As I was getting ready to leave the shop, my new best friend informed me that the ‘Champion du Monde’ had a shop just around the corner. The World Champion? The BEST chocolates available anywhere? Too good to be true! How lucky I am, I thought to myself as we set off in search of he shop in question. What amazing choco-karma!
Well, we found the shop – Pascal Caffet’s – and he is indeed the World Champion. His website gives you some idea of just what an amazing display was waiting for me when I walked through the automatic doors into the air conditioned, glass shelved showroom of cocoa based loveliness. A little more schoolboy French and some iron-willed self control and once again I found myself clutching a small bag containing three different types of chocolates, none of which I had seen before.
The Cristalline Noir (there were three types, but of course I went Dark) uses a 70% Venezuelan cocoa chocolate combined with light, crispy feuilletine (a crispy, almondy praline). The choice of a citrussy, slightly creamy cocoa variety in combination with a subtley nutty ‘filling’ produces an amazingly complex flavour combination. It’s nutty, creamy, slighty caramel and has a superb mouthfeel and finish. Never heavy, almost whisper-light, I was truly impressed by just how much flavour had been squeezed into such a small mouthful.
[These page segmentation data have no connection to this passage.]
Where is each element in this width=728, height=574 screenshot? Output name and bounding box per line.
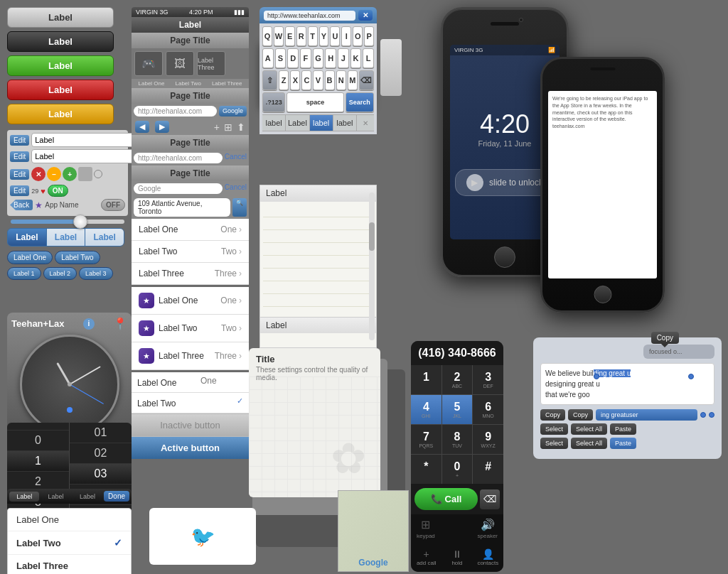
kb-search[interactable]: Search [346, 92, 374, 112]
cancel-btn[interactable]: Cancel [225, 153, 247, 163]
seg-item-2[interactable]: Label [46, 229, 85, 246]
autocomplete-4[interactable]: label [333, 115, 357, 131]
cancel-btn-2[interactable]: Cancel [225, 183, 247, 194]
autocomplete-1[interactable]: label [262, 115, 286, 131]
edit-label-4[interactable]: Edit [10, 185, 29, 196]
hold-btn[interactable]: ⏸ hold [441, 546, 472, 569]
gray-button[interactable]: Label [7, 7, 114, 28]
kb-y[interactable]: Y [319, 26, 329, 46]
kb-a[interactable]: A [262, 48, 274, 68]
kb-w[interactable]: W [274, 26, 284, 46]
contacts-btn[interactable]: 👤 contacts [473, 546, 503, 569]
select-all-btn-1[interactable]: Select All [571, 423, 607, 435]
seg-item-1[interactable]: Label [8, 229, 46, 246]
dialer-key-7[interactable]: 7PQRS [411, 425, 441, 454]
icon-row-3[interactable]: ★ Label Three Three › [132, 342, 249, 370]
edit-label-3[interactable]: Edit [10, 169, 29, 180]
add-call-btn[interactable]: + add call [411, 546, 441, 569]
label-input[interactable] [31, 133, 136, 147]
kb-p[interactable]: P [364, 26, 374, 46]
edit-input-1[interactable] [200, 376, 243, 386]
dialer-key-0[interactable]: 0+ [442, 455, 473, 484]
map-search-btn[interactable]: 🔍 [232, 198, 247, 217]
kb-x[interactable]: X [290, 70, 300, 90]
back-label[interactable]: Back [10, 200, 33, 210]
kb-o[interactable]: O [353, 26, 363, 46]
icon-row-2[interactable]: ★ Label Two Two › [132, 315, 249, 342]
table-row-3[interactable]: Label Three Three › [132, 263, 249, 285]
dialer-key-5[interactable]: 5JKL [442, 395, 473, 424]
kb-j[interactable]: J [338, 48, 349, 68]
pill-btn-1[interactable]: Label One [7, 251, 53, 264]
google-search-btn[interactable]: Google [219, 106, 247, 117]
seg-item-3[interactable]: Label [85, 229, 124, 246]
dropdown-item-3[interactable]: Label Three [8, 555, 131, 574]
icon-row-1[interactable]: ★ Label One One › [132, 287, 249, 315]
kb-t[interactable]: T [308, 26, 318, 46]
kb-l[interactable]: L [363, 48, 374, 68]
dropdown-item-2[interactable]: Label Two ✓ [8, 531, 131, 555]
dialer-key-hash[interactable]: # [473, 455, 503, 484]
select-all-btn-2[interactable]: Select All [571, 438, 607, 449]
kb-b[interactable]: B [325, 70, 335, 90]
kb-delete[interactable]: ⌫ [359, 70, 374, 90]
kb-d[interactable]: D [287, 48, 299, 68]
toggle-off[interactable]: OFF [101, 199, 125, 211]
kb-z[interactable]: Z [279, 70, 289, 90]
tab-item-2[interactable]: Label [41, 492, 70, 502]
add-icon[interactable]: + [214, 121, 220, 133]
pages-icon[interactable]: ⊞ [224, 121, 232, 133]
pill-btn-3[interactable]: Label 1 [7, 267, 41, 280]
active-button[interactable]: Active button [132, 437, 249, 459]
kb-g[interactable]: G [313, 48, 324, 68]
kb-e[interactable]: E [285, 26, 295, 46]
done-button[interactable]: Done [104, 491, 129, 502]
pill-btn-2[interactable]: Label Two [55, 251, 100, 264]
copy-btn-2[interactable]: Copy [568, 409, 593, 421]
dialer-key-9[interactable]: 9WXYZ [473, 425, 503, 454]
red-button[interactable]: Label [7, 80, 114, 100]
kb-u[interactable]: U [330, 26, 340, 46]
dialer-key-8[interactable]: 8TUV [442, 425, 473, 454]
iphone-home-btn[interactable] [494, 247, 515, 268]
kb-shift[interactable]: ⇧ [262, 70, 277, 90]
map-address-input[interactable]: 109 Atlantic Avenue, Toronto [134, 198, 230, 217]
select-btn-1[interactable]: Select [540, 423, 568, 435]
forward-arrow-btn[interactable]: ▶ [155, 121, 169, 133]
dialer-delete-btn[interactable]: ⌫ [480, 489, 500, 509]
call-button[interactable]: 📞 Call [414, 488, 478, 510]
label-input-2[interactable] [31, 149, 136, 163]
copy-btn-1[interactable]: Copy [540, 409, 565, 421]
dialer-keypad[interactable]: ⊞ keypad [417, 518, 435, 539]
tab-item-1[interactable]: Label [9, 492, 39, 502]
google-input[interactable]: Google [134, 183, 223, 194]
share-icon[interactable]: ⬆ [237, 121, 245, 133]
dialer-key-star[interactable]: * [411, 455, 441, 484]
url-search-input[interactable]: http://teehanlaх.com [134, 106, 217, 117]
url-input-2[interactable]: http://teehanlaх.com [134, 153, 223, 163]
copy-popup[interactable]: Copy [651, 332, 679, 344]
dialer-speaker[interactable]: 🔊 speaker [478, 518, 498, 539]
paste-btn-2[interactable]: Paste [610, 438, 636, 449]
notepad-scroll-thumb[interactable] [369, 222, 375, 251]
green-button[interactable]: Label [7, 55, 114, 76]
dialer-key-1[interactable]: 1 [411, 365, 441, 394]
dialer-key-6[interactable]: 6MNO [473, 395, 503, 424]
dialer-key-4[interactable]: 4GHI [411, 395, 441, 424]
kb-q[interactable]: Q [262, 26, 272, 46]
kb-h[interactable]: H [325, 48, 336, 68]
kb-space[interactable]: space [287, 92, 343, 112]
kb-r[interactable]: R [296, 26, 306, 46]
autocomplete-2[interactable]: Label [286, 115, 309, 131]
slider-track[interactable] [11, 220, 124, 224]
inactive-button[interactable]: Inactive button [132, 413, 249, 437]
iphone2-home-btn[interactable] [594, 286, 611, 303]
dropdown-item-1[interactable]: Label One [8, 509, 131, 531]
notepad-scrollbar[interactable] [369, 193, 375, 340]
kb-f[interactable]: F [300, 48, 311, 68]
kb-ok-btn[interactable]: ✕ [358, 10, 373, 21]
autocomplete-x[interactable]: ✕ [357, 115, 374, 131]
kb-url-input[interactable]: http://www.teehanlax.com [264, 11, 355, 21]
edit-label[interactable]: Edit [10, 135, 29, 146]
dialer-key-2[interactable]: 2ABC [442, 365, 473, 394]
My second choice was something which had ‘Mortier D’or’ (Golden Mortar) inscribed on the top. Another dark choclate, I was told that this was also a ‘crispy’ chocolate, and having loved Hotel Chocolat’s pancake-based efforts, I was quite keen to have a go on this one.
Indeed it was crispy – the lightest, wafer thin (I had to get that one in somewhere) layers of buttery crispiness sitting in a dark chocolate shell. Something akin to coarse sugar in texture, the balance between the deep, rich cocoa from the chocolate and the light golden filling was quite remarkable, and utterly delicious.
My final choice was the single most garish looking chocolate in the shop – a bright crimson heart speckled with vibrant green dots. On the surface more fairytale mushroom than world beating chocolate, and to add to my confusion I was told it was an aniseed flavoured truffle. I half expected the red outer colouring to be some sort of sugar glaze, but it turned out to have been painted onto the surface of a white chocolate shell. When I bit into the interior I was very surprised to discover another dark cocoa ganache filling with a soft, subtle hint of aniseed which combined with the white and dark chocolates to produce nothing short of a sublime taste experience.
From my own personal point of view, tasting these chocolates was a lesson to my palate as to how chocolatiers are working to produce ever more beautiful and complex flavoured confectionery. Appearances are always important, but tasting the works of a world champion has made me appreciate just how much effort must have gone into combining and blending the tastes that M. Caffet has selected. These really are world class chocolates. My only regret has to be that I didn’t buy more, and that Troyes is so far away.
Obviously, if you’re ever in France, I would seriously recommend a detour to Troyes for the opportunity to sample some of Pascal Caffet’s work. Magnifique!